Jemima returned a capital gain which is the subject of a compliance check. There is no intention to expand the scope of the compliance check during the review. She discloses that she has not declared her car benefit. This is an unprompted disclosure.
During a VAT assurance visit considering the credibility of Alphonse’s sales records, he discloses that his sales have also been understated for income tax. This would be related to the subject under review and so is a prompted disclosure.
During an Employer Compliance review the employer makes a disclosure that the basis of the transfer pricing calculation for Corporation Tax is wrong. This is unrelated to the subject under review and so there is an unprompted disclosure.
During an enquiry into an inheritance tax account, we referred the value of the deceased’s house to the Valuation Office Agency and tell the personal representatives that we have done so. The personal representatives subsequently correct the value upwards saying that they sold the property for the higher value shortly before submitting the account. This is a prompted disclosure.
During an audit of a winery, the manager discloses to the officer that the duty declared on the previous return was actually incorrect. He admits that this had been incorrectly calculated on the strength of wine at 13% abv instead of 16% abv. The manager had made no previous attempt to inform HMRC about this inaccuracy before the stock records were checked. This is a prompted disclosure.
On 17 May 2010 a central assessment is raised because Banner Ltd’s VAT return for the quarter end 31 March 2010 has not been received. On 1 August 2010 a compliance check is arranged with the company and a visit takes place on 15 August. During the visit the directors produce the completed VAT return for the period to 31 March 2010 showing a liability in excess of the central assessment. The assessment based on the completed return replaced the assessment raised on 17 May 2010. The production of the return is a prompted disclosure of an under-assessment.
Note that if a disclosure of an under-assessment is made within 30 days of the date the assessment is issued there will be no penalty in respect of the under-assessment, see CH81170.
Darren, a Trustee of a Settlement, included a capital gain in the SA Trust return. The gain is the subject of a compliance check. During the check, Darren discloses that he has used the wrong acquisition value as there was a held-over gain on the transfer of the asset to the Settlement. This is related to the subject under review and so is a prompted disclosure.
David holds funds received from consultancy income earned abroad in a bank account in a CRS (Common Reporting Standard) reporting country. The overseas bank wrote to David to tell him that details of his account were being exchanged under CRS. His disclosure includes the undeclared income, interest received and income from other offshore structures. Details of these offshore bank accounts have been given to HMRC under CRS and there has been significant activity promoting this exchange. HMRC expect most people who are affected will be well aware of these changes and David was explicitly told by his bank that they were reporting his account under CRS. We will treat this as a prompted disclosure as David knew the information had been supplied to HMRC and he therefore had reason to believe HMRC were about to find out about the undeclared income.

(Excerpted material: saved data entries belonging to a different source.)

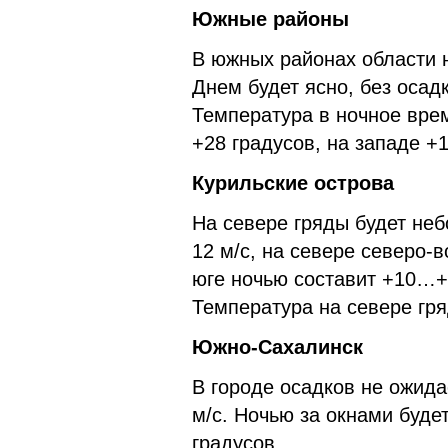
Южные районы
В южных районах области 
Днем будет ясно, без осадк
Температура в ночное вр
+28 градусов, на западе +
Курильские острова
На севере гряды будет неб
12 м/с, на севере северо-в
юге ночью составит +10…+
Температура на севере гр
Южно-Сахалинск
В городе осадков не ожидае
м/с. Ночью за окнами буд
градусов.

Sarah had a bank account in a CRS reporting country and has not declared the interest she receives in that account. The account was closed in 2015 and because of this HMRC will not receive information about it under the Common Reporting Standard (CRS). Sarah becomes aware of the CRS and although her account will not be reported she decides to make a disclosure to HMRC. Because Sarah made her disclosure at a time when she had no reason to believe her undisclosed income was about to be discovered her disclosure will be treated as unprompted.